Hi Richard,
last week I did a test and it worked, but it was not what I needed.
Probably it was a port already in need to upgrade.
I have a system now where all ports are up-to-date (as of "port outdated").
If I issue e.g.
port -n upgrade --force --no-rev-upgrade gtk2
It takes it time to recompile gtk2... I actually see "Building gtk2" [* * *]
If I do
port -n upgrade --force --no-rev-upgrade harfbuzz
it completes in a matter of seconds... and the ol' MacBook isn't that
fast :)
I see cleaning, uninstalling, cleaning, installing activating,
cleaning... but never configure/building!
Why?
Regards,
Riccardo
Richard L. Hamilton wrote:
To explain:
-n prevents rebuilding ports that the ports being upgraded (works with install
too I suppose, but there should be no need for that) depend on; it may cause
failure if they're not already installed and up-to-date
--force forces upgrading even of a port that's current; but without the -n,
that would apply to everything it depends on too, which is slow and might cause
more problems (esp. if there are issues with any of the build tools used)

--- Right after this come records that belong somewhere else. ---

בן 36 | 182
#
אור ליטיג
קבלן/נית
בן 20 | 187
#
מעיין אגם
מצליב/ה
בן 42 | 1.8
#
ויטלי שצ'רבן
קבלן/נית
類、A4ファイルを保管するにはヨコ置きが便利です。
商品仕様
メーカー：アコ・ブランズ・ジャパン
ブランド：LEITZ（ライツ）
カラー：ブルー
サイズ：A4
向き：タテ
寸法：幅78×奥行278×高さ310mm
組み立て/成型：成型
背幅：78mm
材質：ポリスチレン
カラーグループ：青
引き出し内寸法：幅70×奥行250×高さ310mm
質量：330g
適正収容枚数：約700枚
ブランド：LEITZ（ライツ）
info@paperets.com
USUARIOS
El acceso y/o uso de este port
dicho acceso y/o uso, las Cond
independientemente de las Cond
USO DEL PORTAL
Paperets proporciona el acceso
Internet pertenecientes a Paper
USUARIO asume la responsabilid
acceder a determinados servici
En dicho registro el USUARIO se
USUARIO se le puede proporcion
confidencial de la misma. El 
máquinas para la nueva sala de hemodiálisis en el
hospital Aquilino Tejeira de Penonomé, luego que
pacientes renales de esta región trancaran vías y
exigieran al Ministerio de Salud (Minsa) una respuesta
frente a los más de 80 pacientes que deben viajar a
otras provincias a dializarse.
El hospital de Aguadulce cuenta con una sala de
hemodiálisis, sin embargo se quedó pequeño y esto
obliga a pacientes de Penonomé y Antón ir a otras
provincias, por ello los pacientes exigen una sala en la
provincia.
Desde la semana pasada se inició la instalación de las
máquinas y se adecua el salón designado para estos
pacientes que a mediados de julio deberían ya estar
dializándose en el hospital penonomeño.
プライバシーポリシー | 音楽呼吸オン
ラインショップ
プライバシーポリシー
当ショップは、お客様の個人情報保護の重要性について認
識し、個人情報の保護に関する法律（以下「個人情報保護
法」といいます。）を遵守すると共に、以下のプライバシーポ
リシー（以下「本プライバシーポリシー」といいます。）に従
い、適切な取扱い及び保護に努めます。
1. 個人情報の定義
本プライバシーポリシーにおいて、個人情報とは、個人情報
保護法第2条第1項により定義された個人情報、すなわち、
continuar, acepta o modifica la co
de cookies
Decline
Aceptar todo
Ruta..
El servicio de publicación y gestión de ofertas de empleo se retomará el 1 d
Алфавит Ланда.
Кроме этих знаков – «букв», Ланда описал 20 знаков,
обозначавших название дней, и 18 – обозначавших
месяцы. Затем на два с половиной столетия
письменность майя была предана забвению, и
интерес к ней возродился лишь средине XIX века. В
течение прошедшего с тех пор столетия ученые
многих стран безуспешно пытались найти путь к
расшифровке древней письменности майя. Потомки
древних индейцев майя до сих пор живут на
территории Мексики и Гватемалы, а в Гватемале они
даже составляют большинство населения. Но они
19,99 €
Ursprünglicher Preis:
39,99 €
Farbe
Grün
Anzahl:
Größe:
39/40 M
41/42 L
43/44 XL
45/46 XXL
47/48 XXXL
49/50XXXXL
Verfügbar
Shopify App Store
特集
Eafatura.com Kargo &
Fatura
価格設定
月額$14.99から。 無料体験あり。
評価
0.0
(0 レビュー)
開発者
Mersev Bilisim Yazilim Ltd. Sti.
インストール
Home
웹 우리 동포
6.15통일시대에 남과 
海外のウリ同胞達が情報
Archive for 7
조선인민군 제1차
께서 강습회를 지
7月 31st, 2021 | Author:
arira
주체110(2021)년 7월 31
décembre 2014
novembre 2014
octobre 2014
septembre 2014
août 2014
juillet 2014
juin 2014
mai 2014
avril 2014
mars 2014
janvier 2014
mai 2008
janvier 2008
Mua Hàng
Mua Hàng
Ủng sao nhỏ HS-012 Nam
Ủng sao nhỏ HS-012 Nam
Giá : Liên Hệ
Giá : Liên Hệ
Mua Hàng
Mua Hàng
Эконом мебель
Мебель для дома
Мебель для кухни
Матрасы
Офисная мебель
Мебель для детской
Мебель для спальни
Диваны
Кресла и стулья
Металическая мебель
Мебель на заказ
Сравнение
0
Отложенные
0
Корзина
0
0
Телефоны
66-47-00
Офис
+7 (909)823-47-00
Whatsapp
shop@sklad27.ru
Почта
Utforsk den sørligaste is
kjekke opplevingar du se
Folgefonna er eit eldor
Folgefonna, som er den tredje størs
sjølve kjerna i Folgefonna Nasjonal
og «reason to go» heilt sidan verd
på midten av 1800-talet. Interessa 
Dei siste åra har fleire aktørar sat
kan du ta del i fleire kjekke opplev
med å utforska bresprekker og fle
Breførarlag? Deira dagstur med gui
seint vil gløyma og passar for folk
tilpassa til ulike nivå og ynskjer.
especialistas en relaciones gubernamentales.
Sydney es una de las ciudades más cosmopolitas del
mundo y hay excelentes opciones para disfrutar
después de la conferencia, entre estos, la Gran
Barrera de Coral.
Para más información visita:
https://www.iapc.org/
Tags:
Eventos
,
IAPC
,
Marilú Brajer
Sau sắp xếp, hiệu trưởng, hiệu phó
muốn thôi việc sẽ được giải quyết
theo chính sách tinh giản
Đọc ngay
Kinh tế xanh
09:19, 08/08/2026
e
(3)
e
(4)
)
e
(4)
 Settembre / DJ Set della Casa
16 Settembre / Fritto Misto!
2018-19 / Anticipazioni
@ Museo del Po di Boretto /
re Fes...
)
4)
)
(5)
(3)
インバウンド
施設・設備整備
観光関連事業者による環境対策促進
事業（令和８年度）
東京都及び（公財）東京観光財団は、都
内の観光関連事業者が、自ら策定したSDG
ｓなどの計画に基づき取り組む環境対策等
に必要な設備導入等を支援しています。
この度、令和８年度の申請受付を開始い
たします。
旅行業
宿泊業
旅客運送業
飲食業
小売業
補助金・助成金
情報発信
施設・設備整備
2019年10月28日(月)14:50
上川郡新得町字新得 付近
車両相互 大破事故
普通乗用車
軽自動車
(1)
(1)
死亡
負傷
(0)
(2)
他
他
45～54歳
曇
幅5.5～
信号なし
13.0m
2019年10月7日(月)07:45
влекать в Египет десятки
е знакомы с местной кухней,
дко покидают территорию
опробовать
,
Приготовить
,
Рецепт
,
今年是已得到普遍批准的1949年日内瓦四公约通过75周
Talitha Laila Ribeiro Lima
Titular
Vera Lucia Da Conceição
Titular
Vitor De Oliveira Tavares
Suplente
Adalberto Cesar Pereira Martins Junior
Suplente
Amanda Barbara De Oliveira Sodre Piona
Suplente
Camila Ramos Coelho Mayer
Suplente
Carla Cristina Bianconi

--no-rev-upgrade because while the check for broken ports is usually good, it
might get in the way in this sort of situation; and because one might be
repeating the command one port at a time for more than one port (separate
commands so it tries them all even if one fails), and since the check is a bit
slow, that saves time
This is rather far down the list of what one should try, because normally -n is not a
good idea (although it can make sense to limit --force), and because ideally one would
just do "port upgrade" and let it sort out what needs doing. But clearly it
helps sometimes when things aren't right and you don't want to do more than necessary.